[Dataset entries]
Content starts
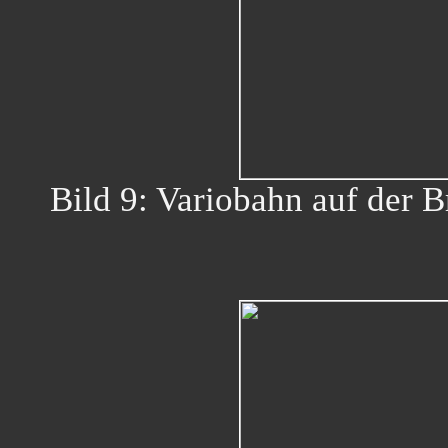
Bild 9: Variobahn auf der B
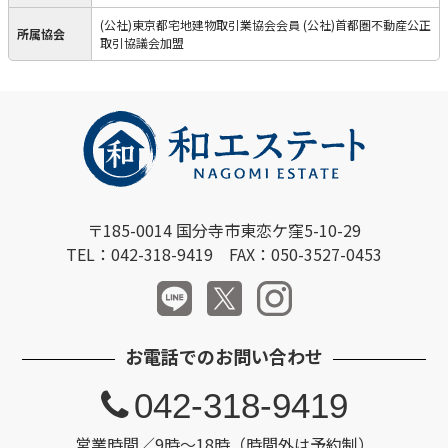
(公社)東京都宅地建物取引業協会会員 (公社)首都圏不動産公正
所属協会
取引協議会加盟
〒185-0014 国分寺市東恋ケ窪5-10-29
TEL：042-318-9419 FAX：050-3527-0453
お電話でのお問い合わせ
042-318-9419
営業時間／9時～18時（時間外は予約制）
Content ends
### Task requirements
Leaving out the pictures, return the records exactly as given.

### Response
Bild 9: Variobahn auf der B
(公社)東京都宅地建物取引業協会会員 (公社)首都圏不動産公正
所属協会
取引協議会加盟
〒185-0014 国分寺市東恋ケ窪5-10-29
TEL：042-318-9419 FAX：050-3527-0453
お電話でのお問い合わせ
042-318-9419
営業時間／9時～18時（時間外は予約制）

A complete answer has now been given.